Travis Kalanick and Tim Steiner are just some of the prominent personalities offering financial backing to the new hotel start-up.
The idea for Habitas was nursed out of a camp at the Burning Man desert arts festival. The company’s new $20m fund will allow it to expand its “3D-printed hotel” concept to new markets in Asia, the Middle East, and Africa. The 3D printed building’s design and models have gone through extensive testing in Tulum, Mexico.
Other personalities and organizations backing Habitas include Mr. Kalanicks’s personal investment fund 10100, entrepreneurs including Tim Steiner, chief executive of online supermarket Ocado, Justin Mateen, the co-founder of dating app Tinder, and Div Turakhia, the Indian ad-tech billionaire. Technology investors like Maurice Salem, Shervin Pishevar, Mike Novogratz and Jonathan Teo have all added their stakes to the startup.
Oliver Ripley is a co-founded of Habitas which initially started as an events company. Mr. Riley said he spent a period of six months building the investor base, which will also act as a “brains trust” as the hotel company expands.
Mr. Ripley speculates if things go according to plan, that Habitas will be able to have eight locations by the end of the year. Habitas says a Namibian hotel is due to open this month, with 10 to 12 following a year thereafter. He has recently visited Bhutan and Saudi Arabia to explore locations for its lightweight hotels.
Habitas hotel rooms cost $200-$400 a night. The company’s structures revolved around traditional hostels and five-star hotel-style buildings. Their more expensive hotels are aimed at millennial tourists looking for a social holiday rather than a “fancy lobby”, according to Mr. Ripley.
“We are focusing more on the people, the community, the experiences — a little bit like Club Med for our generation,” he said.
“What is the equivalent to Club Med for us? Incredible experiences with food, with music, with the right kind of wellness — not the fanciest spa but really just reconnecting.” he continued.
The company builds its own hotel rooms in Mexico using 3D-printing technology. It flat-packs the basic structures of its rooms and ships them to the location, where they can be customized to fit the local environment. Mr Ripley says it can manufacture about 100 rooms per month. “We assemble them like Lego,” he said.
The technique Habitas uses to build their hotels is similar to those used by modular housing start-ups such as SoftBank-backed Katerra.
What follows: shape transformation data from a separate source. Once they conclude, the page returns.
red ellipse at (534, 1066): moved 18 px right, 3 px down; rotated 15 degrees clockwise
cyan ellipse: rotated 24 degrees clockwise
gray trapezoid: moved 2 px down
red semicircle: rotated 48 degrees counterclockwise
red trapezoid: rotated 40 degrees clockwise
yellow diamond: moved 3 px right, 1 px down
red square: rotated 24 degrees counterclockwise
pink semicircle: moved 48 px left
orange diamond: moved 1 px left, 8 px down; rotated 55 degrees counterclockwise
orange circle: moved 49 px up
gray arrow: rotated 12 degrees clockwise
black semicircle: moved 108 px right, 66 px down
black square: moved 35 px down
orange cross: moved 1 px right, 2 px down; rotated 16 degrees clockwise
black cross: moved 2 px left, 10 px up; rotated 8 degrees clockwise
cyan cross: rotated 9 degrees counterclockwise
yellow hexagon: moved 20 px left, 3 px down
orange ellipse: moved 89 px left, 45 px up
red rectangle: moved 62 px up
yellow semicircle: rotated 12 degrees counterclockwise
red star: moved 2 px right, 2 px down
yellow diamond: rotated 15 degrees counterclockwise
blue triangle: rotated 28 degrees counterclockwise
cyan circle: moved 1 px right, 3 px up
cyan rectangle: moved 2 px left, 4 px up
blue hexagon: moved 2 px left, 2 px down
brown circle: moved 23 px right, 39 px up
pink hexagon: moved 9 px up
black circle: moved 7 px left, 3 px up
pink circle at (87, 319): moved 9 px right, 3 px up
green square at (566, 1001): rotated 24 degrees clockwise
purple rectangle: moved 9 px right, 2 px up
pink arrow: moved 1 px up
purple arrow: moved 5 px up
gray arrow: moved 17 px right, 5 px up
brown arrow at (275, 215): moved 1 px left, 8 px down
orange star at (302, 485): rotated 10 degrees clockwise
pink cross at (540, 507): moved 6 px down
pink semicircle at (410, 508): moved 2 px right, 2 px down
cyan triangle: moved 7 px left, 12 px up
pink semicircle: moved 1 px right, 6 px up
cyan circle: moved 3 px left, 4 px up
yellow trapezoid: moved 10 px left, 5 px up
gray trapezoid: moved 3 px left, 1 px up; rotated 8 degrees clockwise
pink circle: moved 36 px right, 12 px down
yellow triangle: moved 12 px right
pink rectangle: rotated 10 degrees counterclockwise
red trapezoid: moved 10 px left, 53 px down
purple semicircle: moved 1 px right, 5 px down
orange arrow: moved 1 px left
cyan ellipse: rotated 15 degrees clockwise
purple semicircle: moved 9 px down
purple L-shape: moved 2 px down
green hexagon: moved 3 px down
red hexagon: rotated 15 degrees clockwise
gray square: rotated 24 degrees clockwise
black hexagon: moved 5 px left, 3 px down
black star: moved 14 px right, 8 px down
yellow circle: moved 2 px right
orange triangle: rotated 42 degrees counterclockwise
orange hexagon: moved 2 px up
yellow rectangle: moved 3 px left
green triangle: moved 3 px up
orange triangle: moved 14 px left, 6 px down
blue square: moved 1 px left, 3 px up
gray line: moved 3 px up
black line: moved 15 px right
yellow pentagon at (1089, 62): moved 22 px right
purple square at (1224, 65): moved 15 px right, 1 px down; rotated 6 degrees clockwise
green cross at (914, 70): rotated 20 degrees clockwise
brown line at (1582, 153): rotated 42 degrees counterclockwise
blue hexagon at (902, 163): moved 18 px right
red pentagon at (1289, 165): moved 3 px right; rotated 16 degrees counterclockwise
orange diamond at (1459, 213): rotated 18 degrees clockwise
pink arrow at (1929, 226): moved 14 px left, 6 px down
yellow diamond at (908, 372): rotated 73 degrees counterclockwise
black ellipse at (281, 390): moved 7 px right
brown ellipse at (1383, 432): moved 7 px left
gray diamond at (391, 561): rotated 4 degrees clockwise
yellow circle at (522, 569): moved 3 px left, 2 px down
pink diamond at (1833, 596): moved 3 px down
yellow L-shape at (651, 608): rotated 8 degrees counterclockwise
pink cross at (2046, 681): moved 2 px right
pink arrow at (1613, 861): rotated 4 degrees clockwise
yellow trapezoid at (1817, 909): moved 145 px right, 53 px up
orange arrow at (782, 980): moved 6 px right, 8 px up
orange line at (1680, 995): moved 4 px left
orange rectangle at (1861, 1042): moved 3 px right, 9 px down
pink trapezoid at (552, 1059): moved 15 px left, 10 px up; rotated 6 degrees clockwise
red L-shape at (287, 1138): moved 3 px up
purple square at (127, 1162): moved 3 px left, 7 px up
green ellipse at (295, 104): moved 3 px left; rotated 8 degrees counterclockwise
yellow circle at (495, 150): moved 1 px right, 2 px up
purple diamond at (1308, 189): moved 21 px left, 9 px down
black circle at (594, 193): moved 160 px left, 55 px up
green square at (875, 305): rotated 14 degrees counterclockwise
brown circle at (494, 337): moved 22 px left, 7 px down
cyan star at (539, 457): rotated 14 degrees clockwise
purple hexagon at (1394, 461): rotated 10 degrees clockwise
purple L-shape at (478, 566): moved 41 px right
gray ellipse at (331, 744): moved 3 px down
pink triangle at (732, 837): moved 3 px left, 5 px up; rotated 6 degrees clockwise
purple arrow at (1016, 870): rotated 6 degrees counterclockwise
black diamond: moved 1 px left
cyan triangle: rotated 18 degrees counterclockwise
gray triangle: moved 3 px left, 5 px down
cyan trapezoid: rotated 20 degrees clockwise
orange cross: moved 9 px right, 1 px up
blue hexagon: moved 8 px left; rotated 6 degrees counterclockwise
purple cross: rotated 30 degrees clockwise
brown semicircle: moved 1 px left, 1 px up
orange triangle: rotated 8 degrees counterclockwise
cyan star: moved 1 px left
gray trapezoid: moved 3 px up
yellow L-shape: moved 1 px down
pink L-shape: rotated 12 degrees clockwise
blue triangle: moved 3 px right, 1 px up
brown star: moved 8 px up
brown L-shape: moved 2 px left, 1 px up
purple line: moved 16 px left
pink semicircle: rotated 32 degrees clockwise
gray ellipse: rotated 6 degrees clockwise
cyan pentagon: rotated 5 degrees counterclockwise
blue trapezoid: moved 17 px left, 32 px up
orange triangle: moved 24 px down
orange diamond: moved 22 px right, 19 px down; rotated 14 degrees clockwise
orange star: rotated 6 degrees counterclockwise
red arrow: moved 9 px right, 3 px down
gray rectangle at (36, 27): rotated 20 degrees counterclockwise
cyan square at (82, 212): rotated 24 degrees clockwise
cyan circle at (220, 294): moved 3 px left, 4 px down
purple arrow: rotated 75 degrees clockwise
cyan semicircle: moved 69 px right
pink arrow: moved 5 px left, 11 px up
This process means that entire Habitas’ hotels can be constructed within six to nine months, Mr. Ripley said, and earn a return on investment within two years — far faster than most traditional hotels.
Habitas could expand into franchising or even social housing in the future.
The company has set up two subsidiaries to keep its real estate and manufacturing operations separate.
Mr Ripley was an investor in Kite, a digital imaging company sold to Canon, and Elite Daily, a digital media company sold to the DMGT, the owner of the Daily Mail newspaper, before founding Habitas.